Please copy the records below word for word, leaving out the pictures.

Available data below:

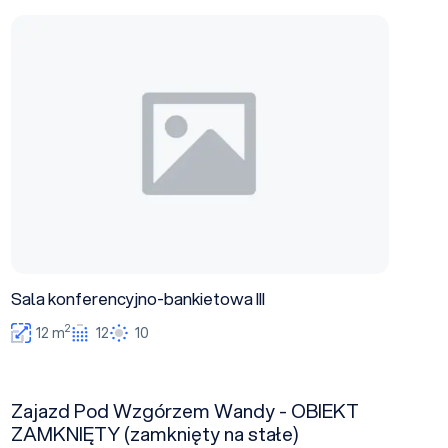
Sala konferencyjno-bankietowa III
Sala konferencyjno-bankietowa III
2
12 m
12
10
Zajazd Pod Wzgórzem Wandy - OBIEKT
ZAMKNIĘTY (zamknięty na stałe)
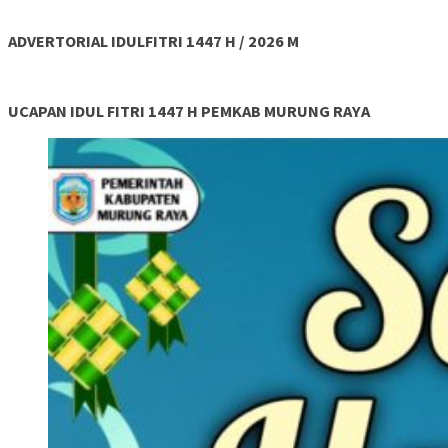
ADVERTORIAL IDULFITRI 1447 H / 2026 M
UCAPAN IDUL FITRI 1447 H PEMKAB MURUNG RAYA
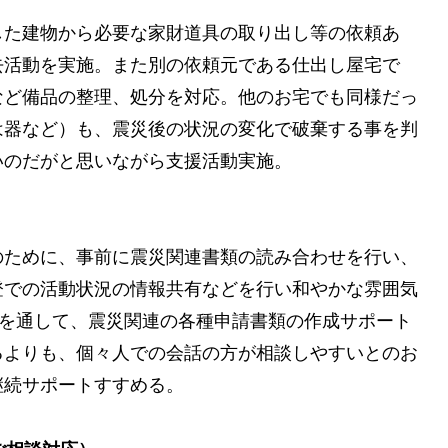
した建物から必要な家財道具の取り出し等の依頼あ
去活動を実施。また別の依頼元である仕出し屋宅で
など備品の整理、処分を対応。他のお宅でも同様だっ
は器など）も、震災後の状況の変化で破棄する事を判
いのだがと思いながら支援活動実施。
）
のために、事前に震災関連書類の読み合わせを行い、
登での活動状況の情報共有などを行い和やかな雰囲気
)を通して、震災関連の各種申請書類の作成サポート
るよりも、個々人での会話の方が相談しやすいとのお
継続サポートすすめる。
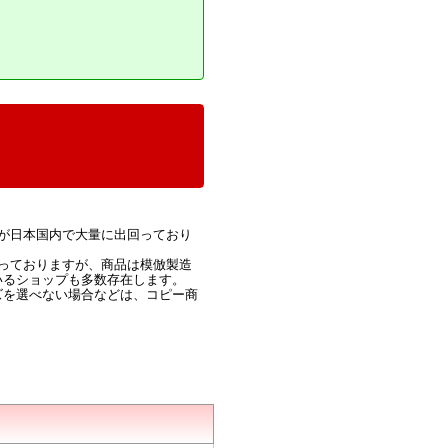
が日本国内で大量に出回っており
っておりますが、商品は模倣製造
いるショップも多数存在します。
ズを選べない場合などは、コピー商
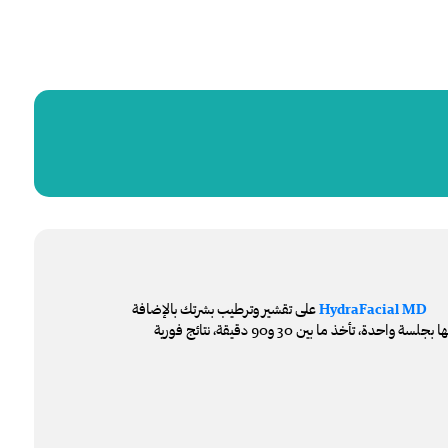
على تقشير وترطيب بشرتك بالإضافة
HydraFacial MD
لتفتيحيها وتغذيتها مع حمايتها بجلسة واحدة، تأخذ ما بين 30 و90 دقيقة، نتائج فورية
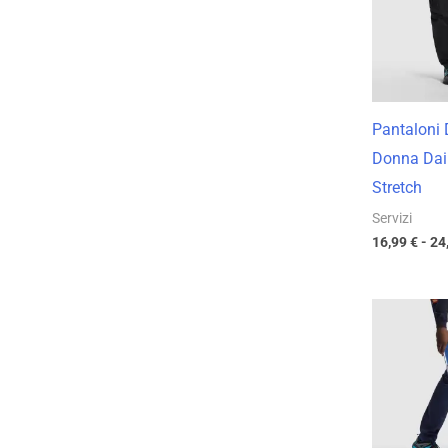
Pantaloni
Donna Da
Stretch
Servizi
16,99
€
-
24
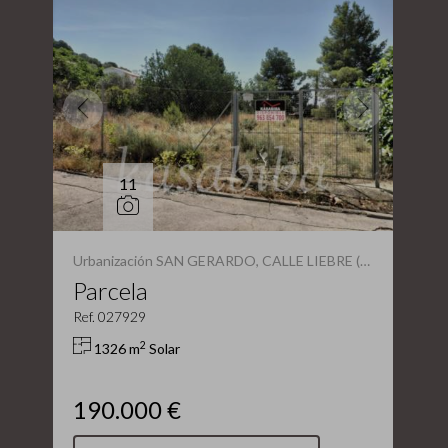
11
Urbanización SAN GERARDO, CALLE LIEBRE (LLIRIA)
Parcela
Ref. 027929
2
1326 m
Solar
190.000 €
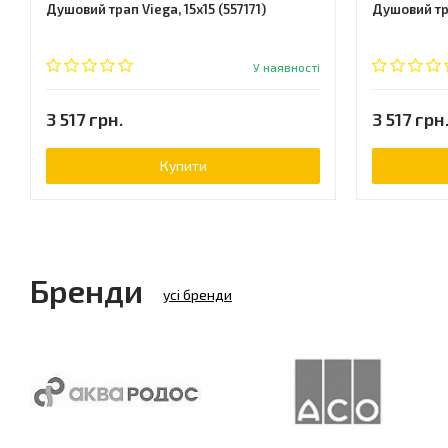
Душовий трап Viega, 15x15 (557171)
Душовий тра
У наявності
3 517 грн.
3 517 грн
Купити
Бренди
усі бренди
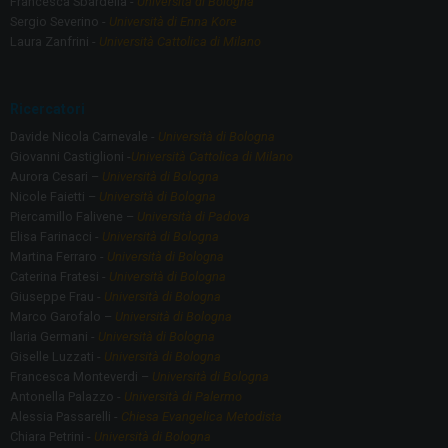
Francesca Sbardella -
Università di Bologna
Sergio Severino -
Università di Enna Kore
Laura Zanfrini -
Università Cattolica di Milano
Ricercatori
Davide Nicola Carnevale -
Università di Bologna
Giovanni Castiglioni -
Università Cattolica di Milano
Aurora Cesari –
Università di Bologna
Nicole Faietti –
Università di Bologna
Piercamillo Falivene –
Università di Padova
Elisa Farinacci -
Università di Bologna
Martina Ferraro -
Università di Bologna
Caterina Fratesi -
Università di Bologna
Giuseppe Frau -
Università di Bologna
Marco Garofalo –
Università di Bologna
Ilaria Germani -
Università di Bologna
Giselle Luzzati -
Università di Bologna
Francesca Monteverdi –
Università di Bologna
Antonella Palazzo -
Università di Palermo
Alessia Passarelli -
Chiesa Evangelica Metodista
Chiara Petrini -
Università di Bologna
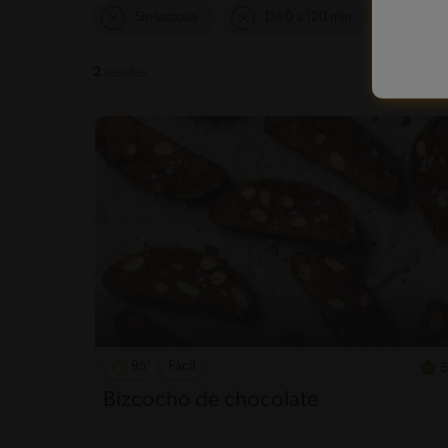
Sin lactosa
De 0 a 120 min
2
recetas
95'
Fácil
5
Bizcocho de chocolate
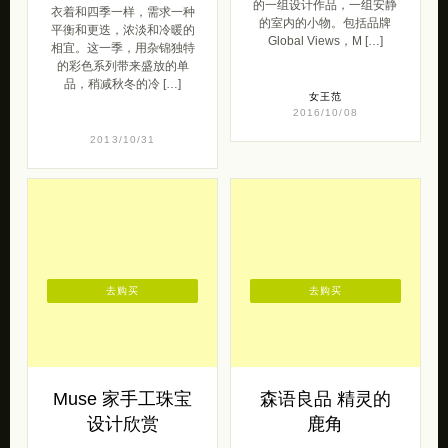
的一组设计作品，一组安静
衣着和四季一样，需求一种
的室内的小物。包括品牌
平衡和更迭，浓淡和冷暖的
Global Views，M […]
相宜。这一季，用杂锦独特
的彩色系列带来盛放的单
品，稍减秋冬的冷 […]
女王范
2016/10/08
2013/10/31
去购买
去购买
Muse 家手工珠宝
森语良品 精灵的
设计欣赏
鹿角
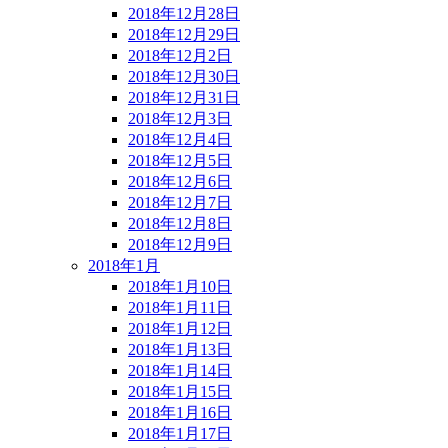
2018年12月28日
2018年12月29日
2018年12月2日
2018年12月30日
2018年12月31日
2018年12月3日
2018年12月4日
2018年12月5日
2018年12月6日
2018年12月7日
2018年12月8日
2018年12月9日
2018年1月
2018年1月10日
2018年1月11日
2018年1月12日
2018年1月13日
2018年1月14日
2018年1月15日
2018年1月16日
2018年1月17日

End of Available data.

# [Completed exercise]
Sala konferencyjno-bankietowa III
Sala konferencyjno-bankietowa III
2
12 m
12
10
Zajazd Pod Wzgórzem Wandy - OBIEKT
ZAMKNIĘTY (zamknięty na stałe)
ADVERTORIAL IDULFITRI 1447 H / 2026 M
UCAPAN IDUL FITRI 1447 H PEMKAB MURUNG RAYA
した建物から必要な家財道具の取り出し等の依頼あ
去活動を実施。また別の依頼元である仕出し屋宅で
など備品の整理、処分を対応。他のお宅でも同様だっ
は器など）も、震災後の状況の変化で破棄する事を判
いのだがと思いながら支援活動実施。
）
のために、事前に震災関連書類の読み合わせを行い、
登での活動状況の情報共有などを行い和やかな雰囲気
)を通して、震災関連の各種申請書類の作成サポート
るよりも、個々人での会話の方が相談しやすいとのお
継続サポートすすめる。
が日本国内で大量に出回っており
っておりますが、商品は模倣製造
いるショップも多数存在します。
ズを選べない場合などは、コピー商
على تقشير وترطيب بشرتك بالإضافة
HydraFacial MD
لتفتيحيها وتغذيتها مع حمايتها بجلسة واحدة، تأخذ ما بين 30 و90 دقيقة، نتائج فورية
Pantaloni
Donna Da
Stretch
Servizi
16,99
€
-
24
11
Urbanización SAN GERARDO, CALLE LIEBRE (LLIRIA)
Parcela
Ref. 027929
2
1326 m
Solar
190.000 €
Душовий трап Viega, 15x15 (557171)
Душовий тра
У наявності
3 517 грн.
3 517 грн
Купити
Бренди
усі бренди
Francesca Sbardella -
Università di Bologna
Sergio Severino -
Università di Enna Kore
Laura Zanfrini -
Università Cattolica di Milano
Ricercatori
Davide Nicola Carnevale -
Università di Bologna
Giovanni Castiglioni -
Università Cattolica di Milano
Aurora Cesari –
Università di Bologna
Nicole Faietti –
Università di Bologna
Piercamillo Falivene –
Università di Padova
Elisa Farinacci -
Università di Bologna
Martina Ferraro -
Università di Bologna
Caterina Fratesi -
Università di Bologna
Giuseppe Frau -
Università di Bologna
Marco Garofalo –
Università di Bologna
Ilaria Germani -
Università di Bologna
Giselle Luzzati -
Università di Bologna
Francesca Monteverdi –
Università di Bologna
Antonella Palazzo -
Università di Palermo
Alessia Passarelli -
Chiesa Evangelica Metodista
Chiara Petrini -
Università di Bologna
Sin lactosa
De 0 a 120 min
2
recetas
95'
Fácil
5
Bizcocho de chocolate
的一组设计作品，一组安静
衣着和四季一样，需求一种
的室内的小物。包括品牌
平衡和更迭，浓淡和冷暖的
Global Views，M […]
相宜。这一季，用杂锦独特
的彩色系列带来盛放的单
品，稍减秋冬的冷 […]
女王范
2016/10/08
2013/10/31
去购买
去购买
Muse 家手工珠宝
森语良品 精灵的
设计欣赏
鹿角
2018年12月28日
2018年12月29日
2018年12月2日
2018年12月30日
2018年12月31日
2018年12月3日
2018年12月4日
2018年12月5日
2018年12月6日
2018年12月7日
2018年12月8日
2018年12月9日
2018年1月
2018年1月10日
2018年1月11日
2018年1月12日
2018年1月13日
2018年1月14日
2018年1月15日
2018年1月16日
2018年1月17日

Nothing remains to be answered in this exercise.